Jackie, my first cousin, came with her mother to my daddy’s
funeral in 1950 when I was 11. That was probably the only time Jackie and I
ever saw one another. She, oldest of nine children, lived in Texas; I in Iowa. Separated by time and space.
Distant relatives. Pentecost.
Jackie died May 4 at the age of 93. Pentecost is Sunday.
Relatives: people “like us.” Pentecost: strangers, gathered
from great distances in one place.
DeeDee, a closer relative, sent me Jackie’s obituary and
funeral home video from Alto, Texas. I saw pictures of Jackie, for the first
time. I didn’t know her; didn’t know as a young woman she sang on a half-hour radio program in Chicago. I didn’t
know she and her husband worked manufacturing airplanes during World War II.
I viewed the video of pictures spanning childhood through
the many decades of her life. I related, from a distance. In her face I
recognized familiar faces in my family: Aunt Helen, Aunt Ruth, Aunt Dorothy, cousins
Beverly, Shirley, Mary, and more. I met
Jackie and also said good-bye and saw that hers was a life of laughter and
love.
Throughout my lifetime in the Church I have often wondered, “How
is it that we keep connected through the years to brothers and sisters in the
faith, people who are not our relatives?
People whose faces do not resemble ours at all?”
Pentecost. The Church
is not a genetic family who look only like us. Church is more than family. It
is a Communion.
Acts: When the day of Pentecost had come they were all
together in one place.
All of them were filled with the Holy Spirit and began to
speak in other languages as the Spirit gave them ability.
The crowd gathered and was bewildered, because each one
heard them speaking in the native language of each.
This Jesus God raised up and all of us are witnesses.
All who believed were together and had all things in common.

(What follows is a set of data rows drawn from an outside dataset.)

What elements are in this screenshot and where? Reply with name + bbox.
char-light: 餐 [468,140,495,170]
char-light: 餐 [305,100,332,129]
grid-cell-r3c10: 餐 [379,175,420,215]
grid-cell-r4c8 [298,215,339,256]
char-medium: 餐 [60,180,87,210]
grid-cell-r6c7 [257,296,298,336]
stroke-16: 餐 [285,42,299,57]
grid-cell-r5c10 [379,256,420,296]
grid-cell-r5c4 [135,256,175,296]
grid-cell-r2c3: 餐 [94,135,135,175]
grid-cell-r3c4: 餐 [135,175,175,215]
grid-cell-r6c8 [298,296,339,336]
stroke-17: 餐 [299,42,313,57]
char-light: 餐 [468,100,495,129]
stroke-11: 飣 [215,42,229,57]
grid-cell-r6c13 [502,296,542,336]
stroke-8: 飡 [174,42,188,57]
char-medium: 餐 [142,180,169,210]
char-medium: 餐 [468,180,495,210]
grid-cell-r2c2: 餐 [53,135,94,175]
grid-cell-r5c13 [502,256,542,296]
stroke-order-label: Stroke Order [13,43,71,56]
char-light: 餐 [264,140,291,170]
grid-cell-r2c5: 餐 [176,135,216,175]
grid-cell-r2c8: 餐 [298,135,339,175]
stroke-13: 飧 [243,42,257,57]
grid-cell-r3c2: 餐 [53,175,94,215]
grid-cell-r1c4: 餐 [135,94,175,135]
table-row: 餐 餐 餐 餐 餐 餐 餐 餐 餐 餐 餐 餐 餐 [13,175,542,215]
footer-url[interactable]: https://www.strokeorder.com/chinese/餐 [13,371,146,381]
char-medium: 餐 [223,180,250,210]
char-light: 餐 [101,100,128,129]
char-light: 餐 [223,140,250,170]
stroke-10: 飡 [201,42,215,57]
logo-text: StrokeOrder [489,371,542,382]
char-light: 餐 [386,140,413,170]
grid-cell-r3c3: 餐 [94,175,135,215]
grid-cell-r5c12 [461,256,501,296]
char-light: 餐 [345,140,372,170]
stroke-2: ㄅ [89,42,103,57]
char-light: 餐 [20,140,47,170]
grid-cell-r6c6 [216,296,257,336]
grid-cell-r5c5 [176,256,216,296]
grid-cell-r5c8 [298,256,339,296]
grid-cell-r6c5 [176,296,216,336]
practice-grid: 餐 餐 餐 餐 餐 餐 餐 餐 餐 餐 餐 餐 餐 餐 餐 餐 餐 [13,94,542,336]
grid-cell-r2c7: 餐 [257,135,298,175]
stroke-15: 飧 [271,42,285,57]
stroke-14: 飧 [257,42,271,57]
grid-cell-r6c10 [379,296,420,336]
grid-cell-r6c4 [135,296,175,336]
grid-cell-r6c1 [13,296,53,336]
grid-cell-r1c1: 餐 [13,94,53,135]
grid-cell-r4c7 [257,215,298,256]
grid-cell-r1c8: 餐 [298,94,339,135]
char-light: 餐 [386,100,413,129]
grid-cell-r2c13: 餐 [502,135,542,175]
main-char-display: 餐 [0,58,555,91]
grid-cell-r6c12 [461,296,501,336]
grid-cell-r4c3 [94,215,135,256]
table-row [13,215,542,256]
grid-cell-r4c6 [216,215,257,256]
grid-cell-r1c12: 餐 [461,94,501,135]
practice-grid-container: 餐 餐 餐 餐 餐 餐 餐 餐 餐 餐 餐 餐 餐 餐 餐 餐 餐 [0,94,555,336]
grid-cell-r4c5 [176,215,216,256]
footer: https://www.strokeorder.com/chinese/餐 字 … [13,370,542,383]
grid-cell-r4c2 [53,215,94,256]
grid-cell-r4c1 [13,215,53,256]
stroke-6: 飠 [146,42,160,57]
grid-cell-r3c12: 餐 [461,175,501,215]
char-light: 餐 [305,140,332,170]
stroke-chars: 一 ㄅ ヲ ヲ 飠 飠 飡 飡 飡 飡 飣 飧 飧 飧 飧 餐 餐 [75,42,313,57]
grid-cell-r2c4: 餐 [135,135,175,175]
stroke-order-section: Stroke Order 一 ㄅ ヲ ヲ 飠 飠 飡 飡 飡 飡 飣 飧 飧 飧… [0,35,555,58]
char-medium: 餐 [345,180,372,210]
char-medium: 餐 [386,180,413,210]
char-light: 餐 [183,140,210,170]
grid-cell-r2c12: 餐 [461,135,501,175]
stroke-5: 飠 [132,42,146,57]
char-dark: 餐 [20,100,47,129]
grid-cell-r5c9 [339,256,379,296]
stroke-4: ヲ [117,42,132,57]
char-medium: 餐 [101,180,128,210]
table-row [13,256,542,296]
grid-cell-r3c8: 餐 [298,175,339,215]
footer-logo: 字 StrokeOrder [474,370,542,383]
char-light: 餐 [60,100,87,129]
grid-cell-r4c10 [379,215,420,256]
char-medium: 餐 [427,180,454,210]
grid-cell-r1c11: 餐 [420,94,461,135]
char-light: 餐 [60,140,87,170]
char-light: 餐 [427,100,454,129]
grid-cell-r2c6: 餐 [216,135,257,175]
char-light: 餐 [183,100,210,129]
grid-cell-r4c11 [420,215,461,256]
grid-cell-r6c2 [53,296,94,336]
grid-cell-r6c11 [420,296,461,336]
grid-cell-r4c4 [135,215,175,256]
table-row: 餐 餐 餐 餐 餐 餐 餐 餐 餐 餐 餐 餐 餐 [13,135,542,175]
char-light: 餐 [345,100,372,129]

And day by day the Lord added to their number those who were
being saved.
The disciples were surprised.
I’ve often wondered in awe . . .
God creates. God relates.
And God continues to broaden the communion, binding us together in Jesus
Christ. The Spirit surprises us with
people who may not resemble us at all, but joins us through adoption, refugee
resettlement, immigration, and global justice. In what language are we to
listen? What political issue do we need to understand? Whose facial feature is
so different and yet heart so similar? I wonder. This Pentecost I may just meet
some hungry people who feed the non-hungry? A whole congregation who breaks
bread together with glad and generous hearts.
I thank God for Jackie’s life. And I stand in awe.